While this study has successfully employed a wide array of techniques to identify the potential impact of X-rays on breast ECM proteins, it is not without limitations. First, only one ex vivo breast sample was utilised in this study, which is insufficient to capture possible biological variations. However, the observation that many proteins are X-ray-labile in both tissue- and fibroblast-derived matrices suggests that individual–specific differences in the targets of X-ray-induced damage may be minimal. Additionally, we cannot be certain that a localised change in peptide yield equates to X-ray-induced damage at the same place. Changes in peptide yield could be caused by X-ray-induced damage to remote regions in the primary sequence. Furthermore, peptide yields in LC-MS/MS can be impacted by other chemical changes to the protein/peptides that are not directly attributed to X-ray damage [83,84]. Complementary techniques will be required to confirm localised changes in the three-dimensional configuration of proteins, such as by comparing with in silico datasets (i.e., AlphaFold [85]), to visually investigate regions flagged by PLF for biologically relevant functional changes. Finally, no fractionation of doses was conducted; therefore, this study does not replicate the dose regimens employed in vivo in a clinical setting. Further work is needed to unravel how X-ray dose fractionation and the subsequent cellular interactions with an altered ECM may affect tissue biology in radiotherapy patients.

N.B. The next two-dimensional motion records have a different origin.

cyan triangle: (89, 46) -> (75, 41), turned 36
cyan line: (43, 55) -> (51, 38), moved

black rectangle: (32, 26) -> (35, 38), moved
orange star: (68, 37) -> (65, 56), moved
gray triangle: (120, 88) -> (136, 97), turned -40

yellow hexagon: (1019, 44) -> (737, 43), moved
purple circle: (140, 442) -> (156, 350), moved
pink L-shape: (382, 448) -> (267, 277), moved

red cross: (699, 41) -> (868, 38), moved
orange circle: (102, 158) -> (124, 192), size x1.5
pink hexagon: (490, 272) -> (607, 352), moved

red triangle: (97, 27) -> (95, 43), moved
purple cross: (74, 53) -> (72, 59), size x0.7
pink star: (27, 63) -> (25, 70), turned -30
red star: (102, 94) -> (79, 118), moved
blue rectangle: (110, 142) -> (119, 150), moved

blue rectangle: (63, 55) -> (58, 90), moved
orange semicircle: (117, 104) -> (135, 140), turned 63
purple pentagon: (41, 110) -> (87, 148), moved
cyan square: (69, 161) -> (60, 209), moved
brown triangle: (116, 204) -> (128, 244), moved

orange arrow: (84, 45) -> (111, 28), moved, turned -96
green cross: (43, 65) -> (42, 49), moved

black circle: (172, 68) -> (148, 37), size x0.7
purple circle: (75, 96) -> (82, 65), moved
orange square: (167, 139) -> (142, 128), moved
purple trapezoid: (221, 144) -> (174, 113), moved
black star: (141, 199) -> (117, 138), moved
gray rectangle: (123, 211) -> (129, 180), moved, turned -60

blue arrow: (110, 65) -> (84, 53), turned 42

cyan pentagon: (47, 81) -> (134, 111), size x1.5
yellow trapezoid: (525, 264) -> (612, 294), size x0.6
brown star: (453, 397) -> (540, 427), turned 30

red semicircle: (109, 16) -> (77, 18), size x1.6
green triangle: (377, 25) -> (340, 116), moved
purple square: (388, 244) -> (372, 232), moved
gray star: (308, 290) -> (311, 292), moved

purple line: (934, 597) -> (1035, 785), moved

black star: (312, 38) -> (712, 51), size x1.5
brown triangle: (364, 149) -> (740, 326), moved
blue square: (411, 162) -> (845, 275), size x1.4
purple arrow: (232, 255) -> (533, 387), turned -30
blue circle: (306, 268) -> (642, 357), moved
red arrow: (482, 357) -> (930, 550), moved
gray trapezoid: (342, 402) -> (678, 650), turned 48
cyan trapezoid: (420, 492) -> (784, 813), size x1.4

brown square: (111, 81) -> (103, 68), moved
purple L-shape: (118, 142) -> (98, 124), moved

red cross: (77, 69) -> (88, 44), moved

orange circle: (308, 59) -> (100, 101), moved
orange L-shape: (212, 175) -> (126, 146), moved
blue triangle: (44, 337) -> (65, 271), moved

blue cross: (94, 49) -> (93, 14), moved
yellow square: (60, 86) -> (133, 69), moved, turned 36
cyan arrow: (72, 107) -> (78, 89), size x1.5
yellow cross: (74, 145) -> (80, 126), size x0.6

In conclusion, the results presented in this study demonstrate that total X-ray doses similar to those employed clinically, whilst effective in targeting cancer cells, can also induce significant structural changes in ECM proteins and intracellular components, with potential long-term consequences for tissue integrity and function. The observed alterations in collagen I and FN may contribute to altered tissue mechanics, while changes in basement membrane and intracellular proteins could exacerbate abnormal cellular dysfunction through biochemical cues or altered cell–ECM interactions (Figure 9). Future work could focus on exploring the mechanistic basis of these structural changes, and the subsequent biological consequences on cell–matrix interactions. Other higher resolution structural techniques, such as TEM or cryo-EM, may further provide insights on how radiation modifies specific protein conformation, while SPR would help decipher changes to protein–protein binding affinities.
4. Materials and Methods
4.1. Biological Materials
Human collagen I and purified plasma fibronectin (pFN) were both purchased from Abcam (catalogue numbers ab7533 and ab80021, respectively: Abcam, Cambridge, UK). Immortalised human mammary fibroblasts (HMFU-19) for in vitro ECM production were kindly supplied by Dr Andrew Gilmore, University of Manchester (at passage 18–20). HMFU-19 are normal primary human mammary fibroblasts immortalised by human telomerase reverse transcriptase (hTERT) and a temperature-sensitive mutant of the simian virus 40 large-tumour antigen (U19tsA58) [86]. Ex vivo frozen normal breast tissue samples from a 64-year-old female were obtained from the Manchester Cancer Research Centre Biobank under the Manchester Cancer Research Centre (MCRC) general ethics approval. The MCRC Biobank is licensed by the Human Tissue Authority (licence number: 30004) and has been ethically approved as a research tissue bank by the South Manchester Research Ethics Committee (Ref: 22/NW/0237: approved 30 August 2022: commenced 13/10/22). Human samples are obtained with informed consent.
4.2. X-Ray Irradiation
X-ray exposure for all sample types was conducted at room temperature in an Xstrahl C1X3 320kV cabinet irradiator (Xstrahl, Walsall, UK). The instrument yielded a dose of 2.2 Gy/min with 300 kVp tube voltage, 10 mA electron current, and a 0.7 mm Cu filter. Samples were irradiated to a total dose of 50/100 Gy X-rays, delivered in 22 min 16 s and 45 min 27 s, respectively. Purified protein suspensions (solubilised collagen I and pFN) were irradiated in Eppendorf tubes (with an estimated attenuation due to tube wall of 5%, as described previously [39]). Fibroblast-derived fECM samples were irradiated in 6-well plates under approximately 0.5 mL of PBS+ to prevent dehydration. Breast tissue samples were irradiated as cryosections on their glass slides. Five technical replicates (n = 5) were used for all conditions (irradiated samples and non-irradiated controls).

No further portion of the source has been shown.